Mykolayiv – Gem on the Black Sea Coast
Mykolaiv was originally founded in 1789 by Novorossiya Knyaz Potemkin, the Russian Governor General at the time. Initially it was to act as a naval base and shipyard known simply as the “New Shipyard on the Ingul River”. Later it was renamed in commemoration of the day Ochakov was captured by the Russian troops on December 6 of 1788, just thirteen days before the day of Saint Nicholas. This is a practice honored by the Russian Orthodox Church, thus making the name “Nikolaev” befitting. The main purpose of the town and its harbor was to service and repair the residential Russian Navy ships. In that same year Mykolaiv was given city rights and has become one of southern Ukraine’s major municipalities to date.
Today, the city is also commonly referred to as Mykolayiv, Nikolayev or Nikolaev and is recognized as the administrative center for the Mykolayiv Oblast and the districts of Mykolaivsky and Zhovtnevy, which lie within the Oblast as mentioned above. It must also be noted that, unlike other cities that are governed by the raion administration normally located in the municipality, Mykolayiv city is regarded as a subordinate of the Oblast, this in turn means that the area is subjected directly to the Oblast or province authorities rather then the district.
Much time went by, then in 1862 a commercial harbor was established along the coast, opening up for a direct railway route to the port. Presently, it has become one of the most important harbors, supporting the broad steppe grain lands as well as the Kryvyy Rih area. The city of Mykolayiv is also renowned for its extensive range in the consumer goods and engineering industries that are set-up here.

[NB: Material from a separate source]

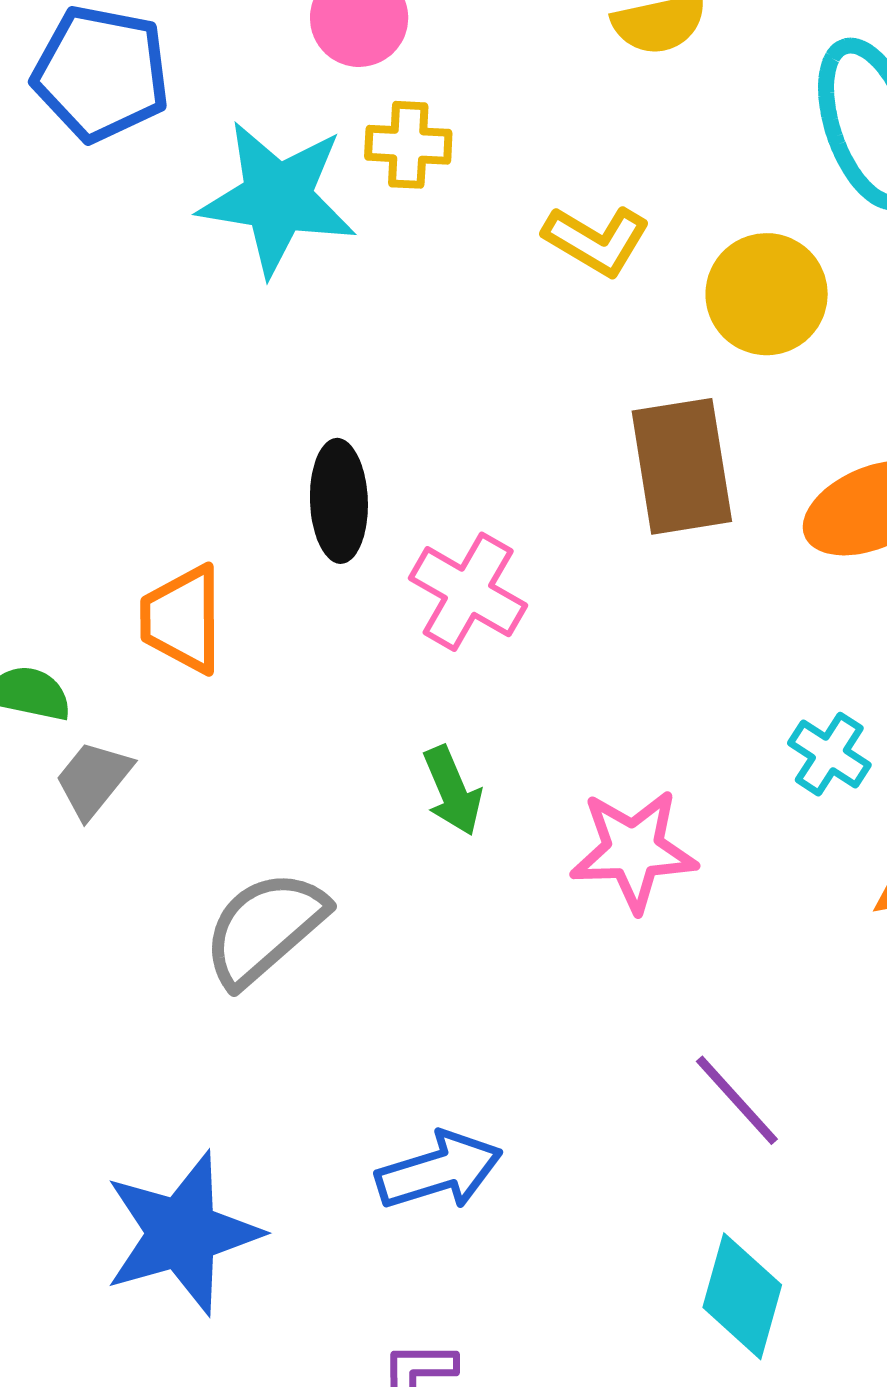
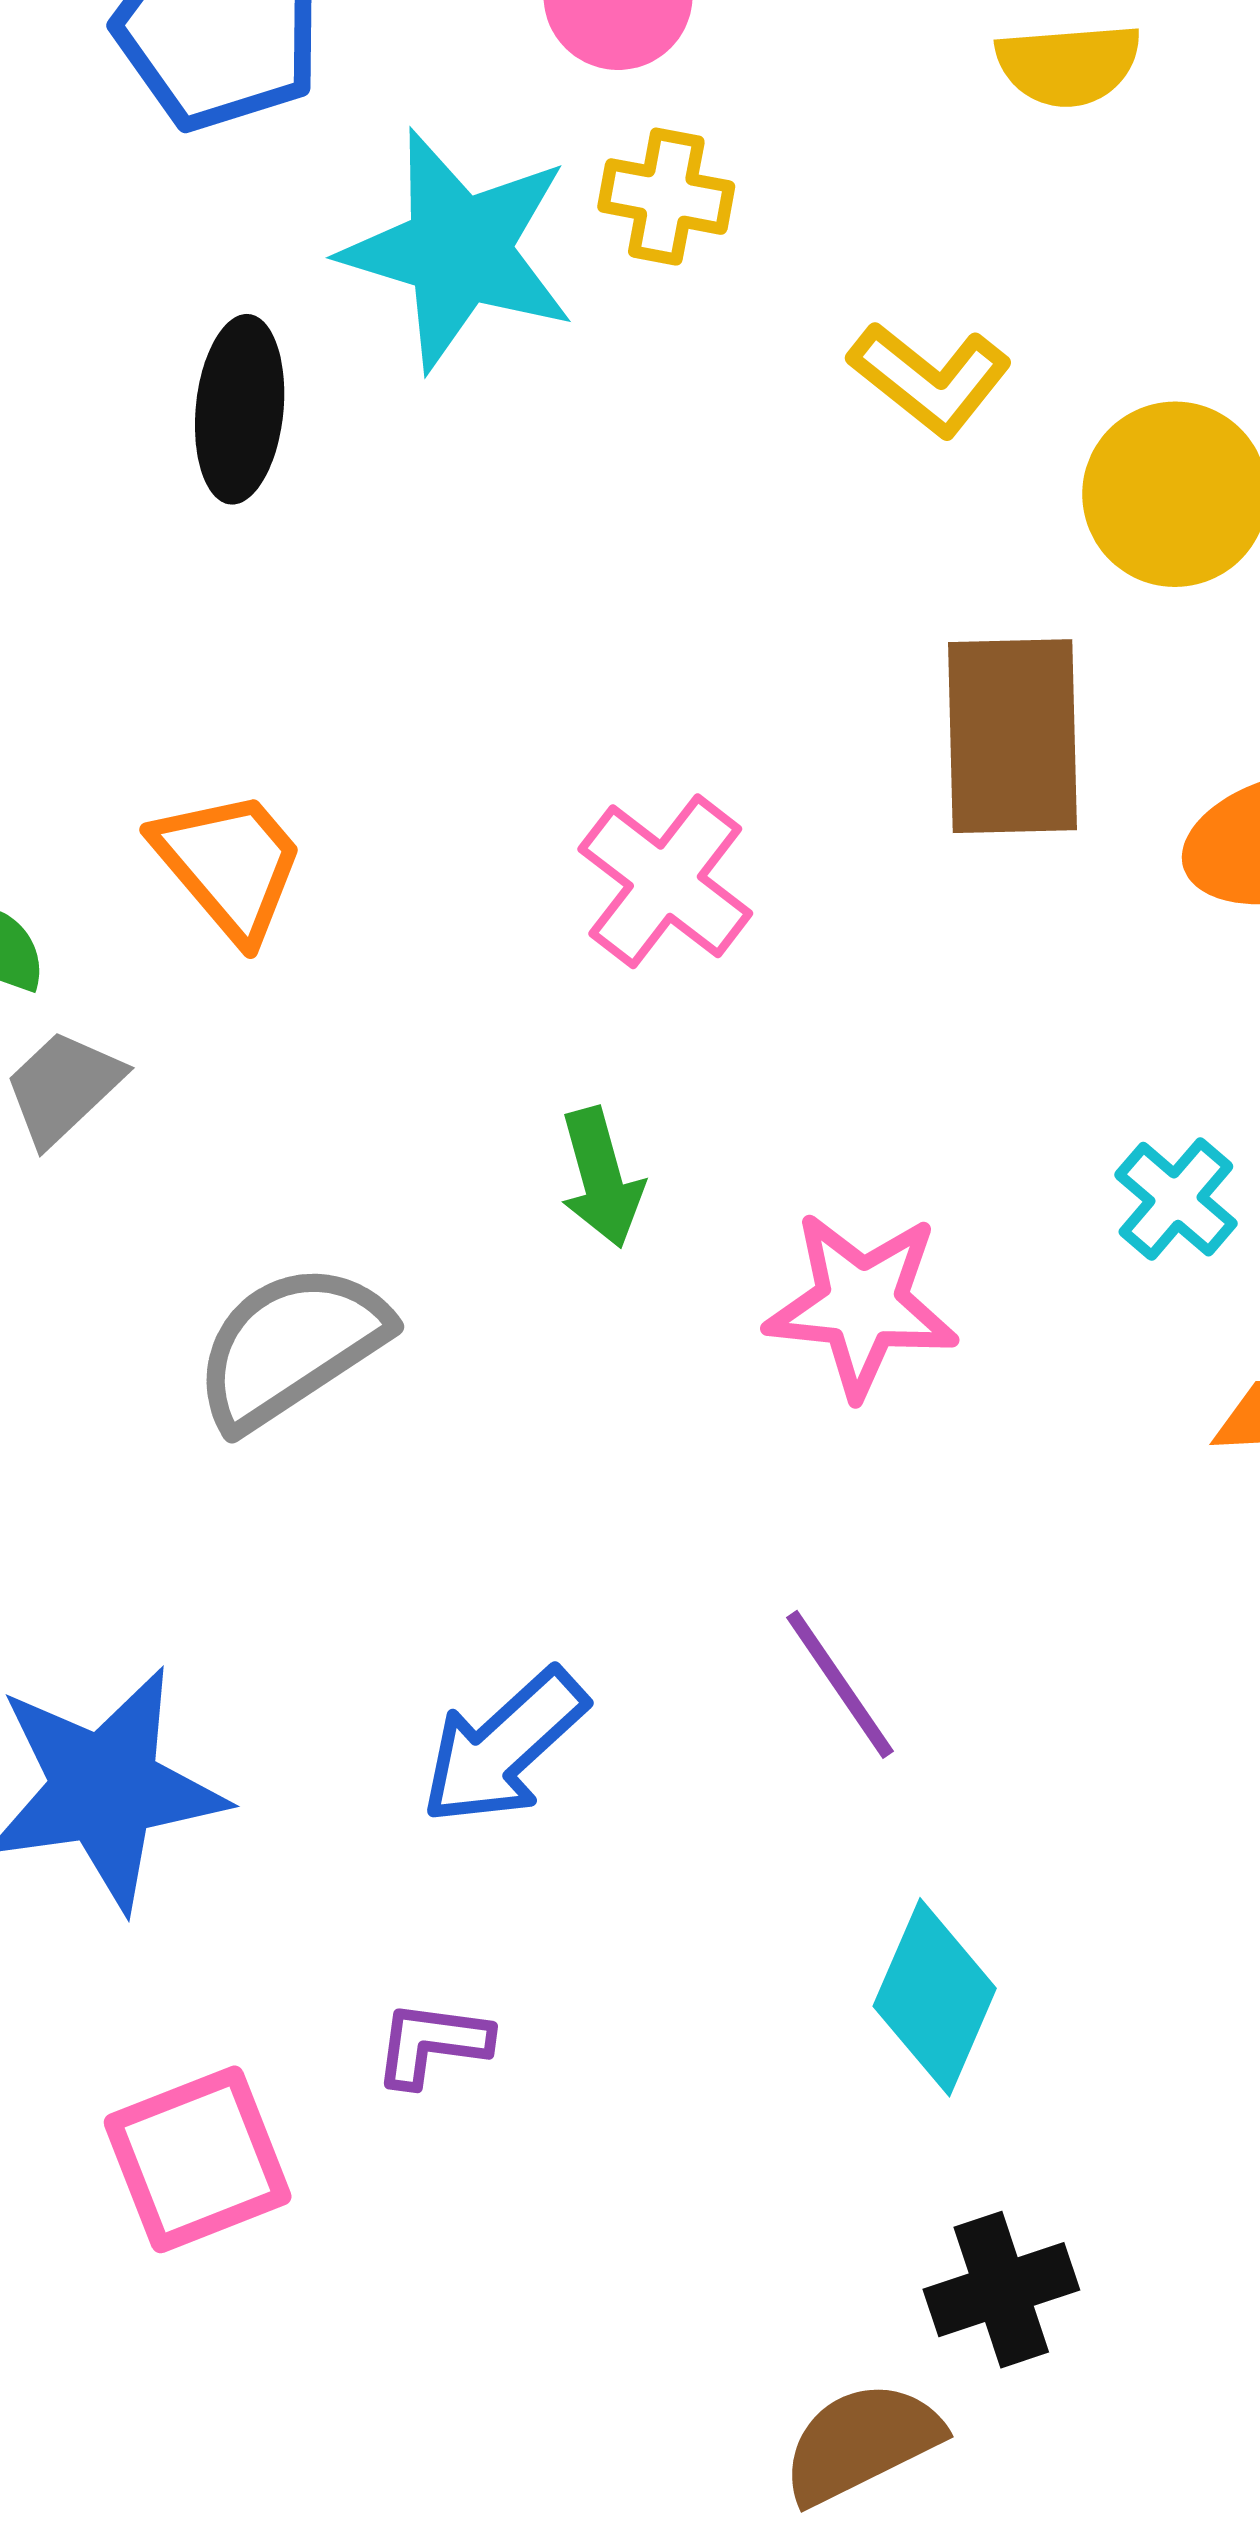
black ellipse: (339, 501) -> (240, 409), moved
orange trapezoid: (182, 619) -> (229, 864), turned 132
purple line: (737, 1100) -> (840, 1684), moved
blue arrow: (439, 1171) -> (504, 1747), turned 147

This beautiful city, modern in style, boasts a population of over 514,000 people and lies along the banks of the Southern Buh River estuary. It is also regarded highly for its location just 65 kilometers away from the Black Sea, or as it’s commonly referred to in Ukraine as ‘Chorne more’. It is interesting to take note of its position, giving the impression of an ‘inland’ sea situated in-between Anatolia and the southeastern Europe. However in essence it is just an extension of the Atlantic Ocean as well as the Mediterranean Sea.